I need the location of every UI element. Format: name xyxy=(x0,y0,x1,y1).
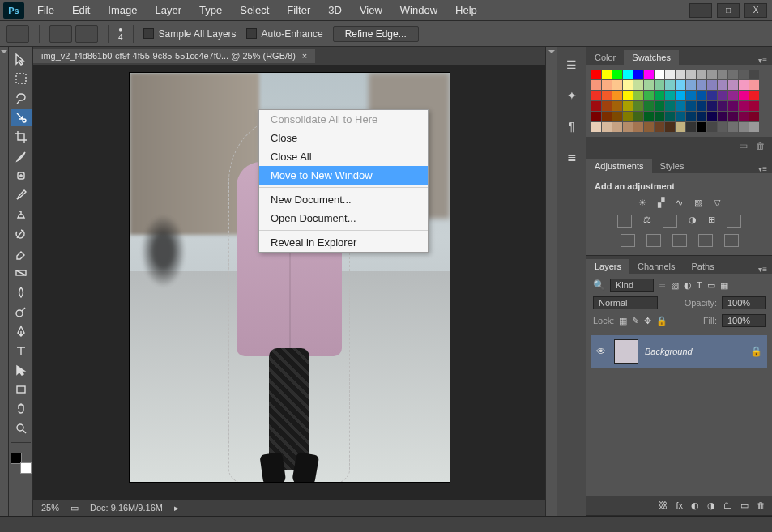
swatch[interactable] xyxy=(612,91,622,100)
swatch[interactable] xyxy=(591,112,601,121)
swatch[interactable] xyxy=(644,91,654,100)
swatch[interactable] xyxy=(739,122,749,132)
panel-menu-icon[interactable]: ▾≡ xyxy=(753,265,772,274)
swatch[interactable] xyxy=(718,101,727,111)
healing-brush-tool-icon[interactable] xyxy=(11,167,32,185)
filter-adjust-icon[interactable]: ◐ xyxy=(684,280,692,291)
swatch[interactable] xyxy=(739,80,749,90)
swatch[interactable] xyxy=(655,122,664,132)
layer-thumbnail[interactable] xyxy=(614,339,638,364)
toolbox-collapse-rail[interactable] xyxy=(0,47,9,516)
menu-3d[interactable]: 3D xyxy=(320,2,350,19)
lock-transparency-icon[interactable]: ▦ xyxy=(619,316,627,326)
swatch[interactable] xyxy=(676,70,685,79)
invert-icon[interactable] xyxy=(621,234,635,247)
tab-color[interactable]: Color xyxy=(586,50,624,65)
tab-layers[interactable]: Layers xyxy=(586,259,629,274)
threshold-icon[interactable] xyxy=(672,234,687,247)
document-tab-close-icon[interactable]: × xyxy=(302,51,307,61)
swatch[interactable] xyxy=(655,70,664,79)
swatch[interactable] xyxy=(665,91,675,100)
delete-layer-icon[interactable]: 🗑 xyxy=(757,500,766,510)
minimize-button[interactable]: — xyxy=(689,3,712,18)
swatch[interactable] xyxy=(623,91,633,100)
swatch[interactable] xyxy=(707,91,717,100)
swatch[interactable] xyxy=(707,122,717,132)
blur-tool-icon[interactable] xyxy=(11,283,32,301)
swatch[interactable] xyxy=(728,91,738,100)
swatch[interactable] xyxy=(707,101,717,111)
history-brush-tool-icon[interactable] xyxy=(11,225,32,243)
swatch[interactable] xyxy=(686,122,696,132)
swatch[interactable] xyxy=(697,70,706,79)
swatch[interactable] xyxy=(665,101,675,111)
fill-value[interactable]: 100% xyxy=(722,314,766,327)
panel-menu-icon[interactable]: ▾≡ xyxy=(753,164,772,173)
visibility-icon[interactable]: 👁 xyxy=(596,346,608,357)
ctx-reveal-in-explorer[interactable]: Reveal in Explorer xyxy=(259,233,428,252)
brush-size-picker[interactable]: ● 4 xyxy=(118,26,123,42)
group-layers-icon[interactable]: 🗀 xyxy=(723,500,732,510)
swatch[interactable] xyxy=(633,122,643,132)
brush-panel-icon[interactable]: ≣ xyxy=(561,147,582,167)
swatch[interactable] xyxy=(697,80,706,90)
gradient-tool-icon[interactable] xyxy=(11,264,32,282)
blend-mode-dropdown[interactable]: Normal xyxy=(593,296,658,309)
posterize-icon[interactable] xyxy=(646,234,661,247)
swatch[interactable] xyxy=(686,112,696,121)
auto-enhance-checkbox[interactable]: Auto-Enhance xyxy=(246,28,323,40)
new-layer-icon[interactable]: ▭ xyxy=(740,500,749,511)
menu-filter[interactable]: Filter xyxy=(279,2,318,19)
swatch[interactable] xyxy=(644,101,654,111)
menu-edit[interactable]: Edit xyxy=(64,2,98,19)
color-balance-icon[interactable]: ⚖ xyxy=(643,215,651,228)
tab-swatches[interactable]: Swatches xyxy=(624,50,679,65)
lock-pixels-icon[interactable]: ✎ xyxy=(632,316,639,326)
eyedropper-tool-icon[interactable] xyxy=(11,147,32,165)
layer-filter-kind[interactable]: Kind xyxy=(610,279,654,292)
menu-image[interactable]: Image xyxy=(100,2,145,19)
ctx-close[interactable]: Close xyxy=(259,129,428,147)
tab-styles[interactable]: Styles xyxy=(652,159,693,173)
swatch[interactable] xyxy=(665,122,675,132)
swatch[interactable] xyxy=(612,70,622,79)
filter-smart-icon[interactable]: ▦ xyxy=(720,280,728,291)
gradient-map-icon[interactable] xyxy=(698,234,713,247)
swatch[interactable] xyxy=(676,80,685,90)
swatch[interactable] xyxy=(623,70,633,79)
swatch[interactable] xyxy=(676,112,685,121)
swatch[interactable] xyxy=(665,112,675,121)
swatch[interactable] xyxy=(707,70,717,79)
swatch[interactable] xyxy=(697,112,706,121)
swatch[interactable] xyxy=(728,70,738,79)
filter-type-icon[interactable]: T xyxy=(697,280,702,290)
swatch[interactable] xyxy=(591,70,601,79)
swatch[interactable] xyxy=(644,80,654,90)
layer-mask-icon[interactable]: ◐ xyxy=(691,500,699,511)
hand-tool-icon[interactable] xyxy=(11,400,32,418)
document-tab[interactable]: img_v2_f4d861b0-cf9f-4f55-9c85-551cc4e7f… xyxy=(33,49,315,63)
black-white-icon[interactable] xyxy=(663,215,677,228)
link-layers-icon[interactable]: ⛓ xyxy=(659,500,668,510)
brush-tool-icon[interactable] xyxy=(11,186,32,204)
tab-adjustments[interactable]: Adjustments xyxy=(586,159,652,173)
brightness-contrast-icon[interactable]: ☀ xyxy=(638,198,646,208)
lasso-tool-icon[interactable] xyxy=(11,89,32,107)
swatch[interactable] xyxy=(591,101,601,111)
swatch[interactable] xyxy=(707,112,717,121)
swatch[interactable] xyxy=(633,101,643,111)
swatch[interactable] xyxy=(728,112,738,121)
filter-shape-icon[interactable]: ▭ xyxy=(707,280,715,291)
swatch[interactable] xyxy=(718,122,727,132)
layer-row[interactable]: 👁 Background 🔒 xyxy=(591,335,767,368)
new-swatch-icon[interactable]: ▭ xyxy=(739,140,748,151)
menu-window[interactable]: Window xyxy=(392,2,446,19)
background-color-swatch[interactable] xyxy=(20,462,32,474)
swatch[interactable] xyxy=(686,80,696,90)
type-tool-icon[interactable] xyxy=(11,342,32,360)
swatch[interactable] xyxy=(655,101,664,111)
quick-selection-tool-icon[interactable] xyxy=(11,109,32,126)
paragraph-panel-icon[interactable]: ¶ xyxy=(561,117,582,136)
swatch[interactable] xyxy=(602,122,612,132)
swatch[interactable] xyxy=(602,70,612,79)
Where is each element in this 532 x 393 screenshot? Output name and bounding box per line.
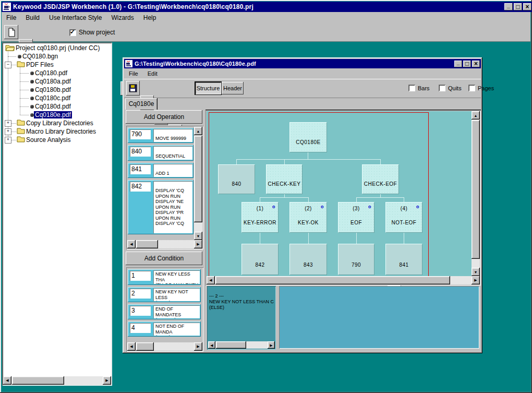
minimize-button[interactable]: [504, 3, 513, 10]
condition-number[interactable]: 1: [130, 271, 151, 281]
scroll-thumb[interactable]: [216, 341, 246, 349]
quits-checkbox[interactable]: [439, 85, 445, 91]
minimize-button[interactable]: [454, 61, 462, 67]
scroll-right-button[interactable]: [268, 341, 275, 349]
diagram-node-check-key[interactable]: CHECK-KEY: [266, 164, 303, 194]
condition-text[interactable]: NEW KEY LESS THA (FH-CQ-MAN-RKEY: [153, 270, 200, 284]
scroll-thumb[interactable]: [471, 120, 480, 259]
expand-expander[interactable]: [5, 120, 11, 127]
condition-text[interactable]: NOT END OF MANDA (ELSE): [153, 323, 200, 336]
diagram-node-not-eof[interactable]: (4) o NOT-EOF: [385, 202, 422, 233]
quits-toggle[interactable]: Quits: [439, 85, 462, 91]
structure-diagram-canvas[interactable]: CQ0180E 840 CHECK-KEY CHECK-EOF (1) o KE…: [207, 111, 471, 276]
scroll-up-button[interactable]: [471, 111, 480, 120]
show-project-checkbox[interactable]: [69, 29, 76, 36]
expand-expander[interactable]: [5, 137, 11, 144]
operation-row-842[interactable]: 842 DISPLAY 'CQ UPON RUN DISPLAY 'NE UPO…: [128, 180, 194, 234]
tree-item-macro-lib[interactable]: Macro Library Directories: [17, 127, 97, 136]
menu-help[interactable]: Help: [139, 13, 161, 22]
operations-vscrollbar[interactable]: [194, 127, 202, 240]
operation-text[interactable]: MOVE 999999: [153, 129, 192, 142]
scroll-right-button[interactable]: [194, 342, 202, 351]
operations-hscrollbar[interactable]: [127, 240, 202, 248]
condition-row-2[interactable]: 2 NEW KEY NOT LESS (ELSE): [128, 287, 201, 302]
add-condition-button[interactable]: Add Condition: [126, 252, 202, 265]
operation-row-840[interactable]: 840 SEQUENTIAL: [128, 145, 194, 161]
conditions-hscrollbar[interactable]: [127, 342, 202, 351]
menu-edit[interactable]: Edit: [143, 69, 162, 78]
operation-number[interactable]: 842: [130, 182, 151, 192]
menu-file[interactable]: File: [2, 13, 21, 22]
condition-row-3[interactable]: 3 END OF MANDATES (FH-EOF): [128, 304, 201, 319]
scroll-left-button[interactable]: [207, 276, 215, 284]
scroll-thumb[interactable]: [12, 376, 64, 385]
diagram-node-check-eof[interactable]: CHECK-EOF: [362, 164, 399, 194]
tab-cq0180e[interactable]: Cq0180e: [125, 98, 158, 110]
condition-number[interactable]: 4: [130, 323, 151, 333]
pages-checkbox[interactable]: [468, 85, 475, 91]
tree-item-copy-lib[interactable]: Copy Library Directories: [17, 119, 94, 127]
status-hscrollbar[interactable]: [208, 341, 275, 349]
menu-build[interactable]: Build: [21, 13, 44, 22]
diagram-node-842[interactable]: 842: [241, 244, 279, 275]
tree-item-pdf5-selected[interactable]: Cq0180e.pdf: [30, 111, 72, 119]
bars-toggle[interactable]: Bars: [408, 85, 430, 91]
tree-item-pdf4[interactable]: Cq0180d.pdf: [30, 102, 72, 111]
operation-text[interactable]: SEQUENTIAL: [153, 146, 192, 160]
close-button[interactable]: [472, 61, 480, 67]
scroll-thumb[interactable]: [136, 240, 158, 248]
add-operation-button[interactable]: Add Operation: [126, 110, 202, 124]
tree-root-row[interactable]: Project cq0180.prj (Under CC): [5, 44, 101, 52]
scroll-left-button[interactable]: [208, 341, 215, 349]
scroll-down-button[interactable]: [194, 232, 202, 240]
operation-text[interactable]: DISPLAY 'CQ UPON RUN DISPLAY 'NE UPON RU…: [153, 181, 192, 233]
condition-row-4[interactable]: 4 NOT END OF MANDA (ELSE): [128, 321, 201, 337]
diagram-node-790[interactable]: 790: [338, 244, 374, 275]
show-project-toggle[interactable]: Show project: [69, 29, 115, 36]
pages-toggle[interactable]: Pages: [468, 85, 494, 91]
operation-row-790[interactable]: 790 MOVE 999999: [128, 128, 194, 143]
tree-item-pdf1[interactable]: Cq0180a.pdf: [30, 77, 72, 86]
editor-titlebar[interactable]: G:\Testing\Workbench\cq0180\Cq0180e.pdf: [124, 59, 481, 68]
diagram-node-key-ok[interactable]: (2) o KEY-OK: [289, 202, 327, 233]
tree-item-source-analysis[interactable]: Source Analysis: [17, 136, 71, 144]
condition-text[interactable]: END OF MANDATES (FH-EOF): [153, 305, 200, 318]
scroll-down-button[interactable]: [471, 268, 480, 276]
diagram-node-key-error[interactable]: (1) o KEY-ERROR: [241, 202, 279, 233]
scroll-thumb[interactable]: [215, 276, 450, 284]
scroll-thumb[interactable]: [194, 136, 202, 222]
scroll-left-button[interactable]: [127, 240, 136, 248]
diagram-node-843[interactable]: 843: [289, 244, 327, 275]
structure-view-button[interactable]: Structure: [195, 82, 221, 94]
scroll-right-button[interactable]: [194, 240, 202, 248]
scroll-up-button[interactable]: [194, 127, 202, 135]
diagram-hscrollbar[interactable]: [207, 276, 480, 284]
collapse-expander[interactable]: [5, 62, 11, 68]
scroll-right-button[interactable]: [103, 376, 111, 385]
scroll-left-button[interactable]: [127, 342, 136, 351]
tree-item-pdf0[interactable]: Cq0180.pdf: [30, 69, 68, 77]
diagram-node-841[interactable]: 841: [385, 244, 422, 275]
condition-row-1[interactable]: 1 NEW KEY LESS THA (FH-CQ-MAN-RKEY: [128, 269, 201, 285]
diagram-node-root[interactable]: CQ0180E: [289, 122, 327, 152]
bars-checkbox[interactable]: [408, 85, 415, 91]
tree-item-pdf-files[interactable]: PDF Files: [17, 61, 55, 69]
diagram-node-840[interactable]: 840: [218, 164, 255, 194]
tree-item-pdf2[interactable]: Cq0180b.pdf: [30, 86, 72, 94]
operation-number[interactable]: 841: [130, 164, 151, 174]
maximize-button[interactable]: [463, 61, 471, 67]
operation-text[interactable]: ADD 1: [153, 164, 192, 177]
menu-file[interactable]: File: [124, 69, 143, 78]
maximize-button[interactable]: [514, 3, 522, 10]
main-titlebar[interactable]: Keywood JSD/JSP Workbench (1.0) - G:\Tes…: [2, 2, 532, 12]
new-button[interactable]: [4, 25, 18, 39]
menu-use-interface-style[interactable]: Use Interface Style: [44, 13, 106, 22]
condition-text[interactable]: NEW KEY NOT LESS (ELSE): [153, 288, 200, 301]
header-view-button[interactable]: Header: [222, 82, 244, 94]
condition-number[interactable]: 2: [130, 289, 151, 299]
close-button[interactable]: [523, 3, 531, 10]
menu-wizards[interactable]: Wizards: [106, 13, 138, 22]
tree-item-pdf3[interactable]: Cq0180c.pdf: [30, 94, 71, 102]
tree-hscrollbar[interactable]: [3, 376, 111, 385]
condition-number[interactable]: 3: [130, 306, 151, 316]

* [EXERCISE BRIEF]: Report all lines in the records that include the string "show".

* [OUTPUT BELOW]:
show-project-checkbox[interactable]: [69, 29, 76, 36]
show-project-toggle[interactable]: Show project: [69, 29, 115, 36]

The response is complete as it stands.